**Your assignment:** Search the material below for the string "single" and extract each line that has it.

**Provided data:**
=== Begin Enclosure ===

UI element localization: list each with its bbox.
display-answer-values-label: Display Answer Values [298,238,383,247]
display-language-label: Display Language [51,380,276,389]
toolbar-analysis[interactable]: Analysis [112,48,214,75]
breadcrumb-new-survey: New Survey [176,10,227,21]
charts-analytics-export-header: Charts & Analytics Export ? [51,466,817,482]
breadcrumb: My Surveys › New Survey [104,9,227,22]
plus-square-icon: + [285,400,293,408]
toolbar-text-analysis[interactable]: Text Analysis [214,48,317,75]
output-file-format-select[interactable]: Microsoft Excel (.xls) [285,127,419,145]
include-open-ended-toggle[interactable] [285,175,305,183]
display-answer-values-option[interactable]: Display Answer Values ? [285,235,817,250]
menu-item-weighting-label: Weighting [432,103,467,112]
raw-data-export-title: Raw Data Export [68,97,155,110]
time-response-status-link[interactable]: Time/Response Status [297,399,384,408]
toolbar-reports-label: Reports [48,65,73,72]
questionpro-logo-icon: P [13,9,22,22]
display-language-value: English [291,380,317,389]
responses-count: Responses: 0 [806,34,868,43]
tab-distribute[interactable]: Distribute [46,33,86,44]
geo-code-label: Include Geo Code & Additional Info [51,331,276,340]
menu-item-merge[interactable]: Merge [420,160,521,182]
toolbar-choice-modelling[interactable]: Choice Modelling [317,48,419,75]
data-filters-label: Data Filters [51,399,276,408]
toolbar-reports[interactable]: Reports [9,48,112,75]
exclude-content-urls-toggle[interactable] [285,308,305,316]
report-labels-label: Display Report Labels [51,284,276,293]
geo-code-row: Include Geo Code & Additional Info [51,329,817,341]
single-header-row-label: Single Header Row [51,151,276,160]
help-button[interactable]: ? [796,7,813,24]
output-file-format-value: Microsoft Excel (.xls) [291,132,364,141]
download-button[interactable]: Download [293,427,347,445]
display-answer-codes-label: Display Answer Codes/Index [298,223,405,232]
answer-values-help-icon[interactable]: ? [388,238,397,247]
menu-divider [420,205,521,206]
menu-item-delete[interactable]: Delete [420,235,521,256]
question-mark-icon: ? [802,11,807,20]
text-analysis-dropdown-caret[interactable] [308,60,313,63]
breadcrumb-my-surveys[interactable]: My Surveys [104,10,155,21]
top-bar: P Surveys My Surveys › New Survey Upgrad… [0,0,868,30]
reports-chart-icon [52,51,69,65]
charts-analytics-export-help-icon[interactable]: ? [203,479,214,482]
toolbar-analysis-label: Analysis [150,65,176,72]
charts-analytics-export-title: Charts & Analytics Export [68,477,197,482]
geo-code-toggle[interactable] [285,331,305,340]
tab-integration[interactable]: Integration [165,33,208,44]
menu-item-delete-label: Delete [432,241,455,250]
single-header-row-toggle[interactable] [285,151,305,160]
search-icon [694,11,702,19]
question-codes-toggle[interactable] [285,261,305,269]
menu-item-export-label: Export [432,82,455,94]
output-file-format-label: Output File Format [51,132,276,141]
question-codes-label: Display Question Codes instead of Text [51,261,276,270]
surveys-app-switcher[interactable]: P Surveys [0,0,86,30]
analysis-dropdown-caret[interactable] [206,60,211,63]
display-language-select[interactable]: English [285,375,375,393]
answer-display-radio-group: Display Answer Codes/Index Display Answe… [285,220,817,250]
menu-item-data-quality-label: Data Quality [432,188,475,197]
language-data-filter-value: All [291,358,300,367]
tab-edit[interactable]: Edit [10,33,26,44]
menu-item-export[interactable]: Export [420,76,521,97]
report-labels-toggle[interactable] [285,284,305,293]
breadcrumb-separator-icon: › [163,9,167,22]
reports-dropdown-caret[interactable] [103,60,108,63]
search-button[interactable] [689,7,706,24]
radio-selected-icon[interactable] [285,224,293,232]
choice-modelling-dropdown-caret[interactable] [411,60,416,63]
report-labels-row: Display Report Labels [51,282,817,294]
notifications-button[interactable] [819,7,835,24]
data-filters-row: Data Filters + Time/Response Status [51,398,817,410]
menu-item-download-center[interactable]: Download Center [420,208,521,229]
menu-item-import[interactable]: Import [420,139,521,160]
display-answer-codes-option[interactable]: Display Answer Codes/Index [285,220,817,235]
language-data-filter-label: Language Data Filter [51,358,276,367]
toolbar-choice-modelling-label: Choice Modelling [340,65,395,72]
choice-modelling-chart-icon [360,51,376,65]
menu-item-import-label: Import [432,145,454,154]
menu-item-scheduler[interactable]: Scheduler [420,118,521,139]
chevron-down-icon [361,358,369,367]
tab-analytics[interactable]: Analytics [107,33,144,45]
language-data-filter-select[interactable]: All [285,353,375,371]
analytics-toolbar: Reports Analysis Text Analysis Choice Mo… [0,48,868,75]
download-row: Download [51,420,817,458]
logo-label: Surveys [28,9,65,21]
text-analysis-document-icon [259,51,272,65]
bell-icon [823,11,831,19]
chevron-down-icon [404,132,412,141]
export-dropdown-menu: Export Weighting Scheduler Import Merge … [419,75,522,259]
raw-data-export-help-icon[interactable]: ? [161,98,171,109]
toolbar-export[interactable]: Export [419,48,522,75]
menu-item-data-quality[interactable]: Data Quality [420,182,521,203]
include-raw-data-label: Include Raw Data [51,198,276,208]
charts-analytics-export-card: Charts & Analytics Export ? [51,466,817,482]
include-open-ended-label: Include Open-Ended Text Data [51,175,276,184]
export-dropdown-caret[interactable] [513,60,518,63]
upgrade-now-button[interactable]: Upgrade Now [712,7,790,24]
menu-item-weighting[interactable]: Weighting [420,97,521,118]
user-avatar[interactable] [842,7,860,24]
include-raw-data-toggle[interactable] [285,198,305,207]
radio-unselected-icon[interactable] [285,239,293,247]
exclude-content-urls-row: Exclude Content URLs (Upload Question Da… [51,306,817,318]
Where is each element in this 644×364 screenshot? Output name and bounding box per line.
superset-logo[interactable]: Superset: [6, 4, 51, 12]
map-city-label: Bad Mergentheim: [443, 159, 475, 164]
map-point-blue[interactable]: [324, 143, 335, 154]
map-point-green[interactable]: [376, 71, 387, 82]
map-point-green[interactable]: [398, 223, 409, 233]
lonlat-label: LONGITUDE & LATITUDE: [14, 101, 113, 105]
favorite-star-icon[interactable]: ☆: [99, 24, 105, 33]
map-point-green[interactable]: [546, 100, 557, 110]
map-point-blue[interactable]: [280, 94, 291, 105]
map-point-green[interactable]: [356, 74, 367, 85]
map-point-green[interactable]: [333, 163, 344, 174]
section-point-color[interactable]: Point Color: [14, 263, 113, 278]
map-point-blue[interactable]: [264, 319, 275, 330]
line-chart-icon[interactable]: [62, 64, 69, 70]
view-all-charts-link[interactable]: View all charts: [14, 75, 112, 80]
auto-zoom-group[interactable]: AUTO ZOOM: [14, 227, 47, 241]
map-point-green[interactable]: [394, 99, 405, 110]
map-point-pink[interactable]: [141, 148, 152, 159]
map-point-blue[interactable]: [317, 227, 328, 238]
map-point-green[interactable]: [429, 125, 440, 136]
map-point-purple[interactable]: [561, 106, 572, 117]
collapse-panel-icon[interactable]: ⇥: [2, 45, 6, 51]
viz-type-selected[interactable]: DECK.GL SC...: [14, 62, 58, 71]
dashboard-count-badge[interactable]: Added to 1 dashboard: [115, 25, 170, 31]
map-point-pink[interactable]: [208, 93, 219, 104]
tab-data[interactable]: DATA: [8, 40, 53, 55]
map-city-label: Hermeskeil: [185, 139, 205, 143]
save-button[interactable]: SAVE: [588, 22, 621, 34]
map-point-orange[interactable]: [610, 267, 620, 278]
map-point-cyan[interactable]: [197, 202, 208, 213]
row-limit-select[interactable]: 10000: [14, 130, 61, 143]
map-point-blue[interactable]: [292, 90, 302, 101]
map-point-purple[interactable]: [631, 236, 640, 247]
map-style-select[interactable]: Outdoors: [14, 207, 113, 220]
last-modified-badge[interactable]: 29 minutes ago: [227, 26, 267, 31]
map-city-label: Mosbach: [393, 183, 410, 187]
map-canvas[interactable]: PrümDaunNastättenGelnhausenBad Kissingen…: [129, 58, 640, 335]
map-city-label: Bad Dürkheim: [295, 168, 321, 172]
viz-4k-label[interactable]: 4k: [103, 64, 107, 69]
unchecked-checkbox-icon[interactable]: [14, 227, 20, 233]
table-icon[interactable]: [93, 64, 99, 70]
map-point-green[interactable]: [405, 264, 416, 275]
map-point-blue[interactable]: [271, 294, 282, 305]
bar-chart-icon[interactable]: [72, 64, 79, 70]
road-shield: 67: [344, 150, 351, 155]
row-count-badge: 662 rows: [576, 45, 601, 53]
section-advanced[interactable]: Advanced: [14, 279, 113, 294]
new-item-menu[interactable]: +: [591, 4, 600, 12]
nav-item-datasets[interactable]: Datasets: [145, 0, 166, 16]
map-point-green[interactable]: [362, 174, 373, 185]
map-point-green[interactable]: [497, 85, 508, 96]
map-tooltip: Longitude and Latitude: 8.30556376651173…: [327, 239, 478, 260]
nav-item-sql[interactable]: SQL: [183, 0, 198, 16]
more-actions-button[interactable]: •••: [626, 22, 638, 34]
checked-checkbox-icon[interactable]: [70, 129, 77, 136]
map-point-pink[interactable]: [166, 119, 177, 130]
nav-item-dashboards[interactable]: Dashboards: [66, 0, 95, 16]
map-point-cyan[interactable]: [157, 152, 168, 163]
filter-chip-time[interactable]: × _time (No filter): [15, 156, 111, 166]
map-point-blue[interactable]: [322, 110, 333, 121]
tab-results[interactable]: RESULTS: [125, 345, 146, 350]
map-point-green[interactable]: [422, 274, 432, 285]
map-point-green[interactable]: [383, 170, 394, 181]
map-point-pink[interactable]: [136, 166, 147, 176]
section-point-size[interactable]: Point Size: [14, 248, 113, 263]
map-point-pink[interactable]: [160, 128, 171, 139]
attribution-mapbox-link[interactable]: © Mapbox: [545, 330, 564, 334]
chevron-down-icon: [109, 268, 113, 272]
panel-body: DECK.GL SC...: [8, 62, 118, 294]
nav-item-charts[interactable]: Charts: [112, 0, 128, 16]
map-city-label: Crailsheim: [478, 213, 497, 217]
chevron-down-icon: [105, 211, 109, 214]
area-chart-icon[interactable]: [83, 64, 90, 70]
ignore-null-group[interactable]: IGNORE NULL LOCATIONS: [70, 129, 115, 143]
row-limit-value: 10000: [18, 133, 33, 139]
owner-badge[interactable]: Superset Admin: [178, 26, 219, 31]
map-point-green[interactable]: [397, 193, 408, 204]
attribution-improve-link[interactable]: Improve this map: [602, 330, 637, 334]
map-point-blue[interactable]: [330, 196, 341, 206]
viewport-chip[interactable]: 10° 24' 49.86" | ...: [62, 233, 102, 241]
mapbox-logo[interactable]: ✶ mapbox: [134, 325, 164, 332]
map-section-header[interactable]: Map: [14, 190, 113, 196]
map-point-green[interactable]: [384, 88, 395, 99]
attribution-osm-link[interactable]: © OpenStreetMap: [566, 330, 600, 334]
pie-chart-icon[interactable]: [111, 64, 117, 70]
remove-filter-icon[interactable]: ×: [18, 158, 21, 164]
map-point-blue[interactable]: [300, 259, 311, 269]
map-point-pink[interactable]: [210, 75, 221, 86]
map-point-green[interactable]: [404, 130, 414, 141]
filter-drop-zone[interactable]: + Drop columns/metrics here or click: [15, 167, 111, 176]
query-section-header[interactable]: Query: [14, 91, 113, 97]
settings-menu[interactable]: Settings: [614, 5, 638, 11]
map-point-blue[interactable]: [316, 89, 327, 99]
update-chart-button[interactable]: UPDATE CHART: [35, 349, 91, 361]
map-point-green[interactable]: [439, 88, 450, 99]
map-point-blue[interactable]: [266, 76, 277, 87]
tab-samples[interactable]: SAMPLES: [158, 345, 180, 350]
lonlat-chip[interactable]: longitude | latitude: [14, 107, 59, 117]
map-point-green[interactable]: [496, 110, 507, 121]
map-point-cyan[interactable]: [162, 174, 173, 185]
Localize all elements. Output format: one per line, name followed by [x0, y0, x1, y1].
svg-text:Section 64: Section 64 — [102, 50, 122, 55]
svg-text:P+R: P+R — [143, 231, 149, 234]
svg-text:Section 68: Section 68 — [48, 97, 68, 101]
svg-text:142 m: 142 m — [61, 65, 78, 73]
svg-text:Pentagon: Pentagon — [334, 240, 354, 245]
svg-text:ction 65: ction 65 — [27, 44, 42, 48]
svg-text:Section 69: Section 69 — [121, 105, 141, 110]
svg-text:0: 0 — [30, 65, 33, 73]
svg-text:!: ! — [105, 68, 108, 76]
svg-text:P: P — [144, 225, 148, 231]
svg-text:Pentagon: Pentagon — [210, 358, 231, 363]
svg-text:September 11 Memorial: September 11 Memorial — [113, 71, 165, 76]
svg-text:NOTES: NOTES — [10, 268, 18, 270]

=== End Enclosure ===

**Solution:**
single-header-row-label: Single Header Row [51,151,276,160]
single-header-row-toggle[interactable] [285,151,305,160]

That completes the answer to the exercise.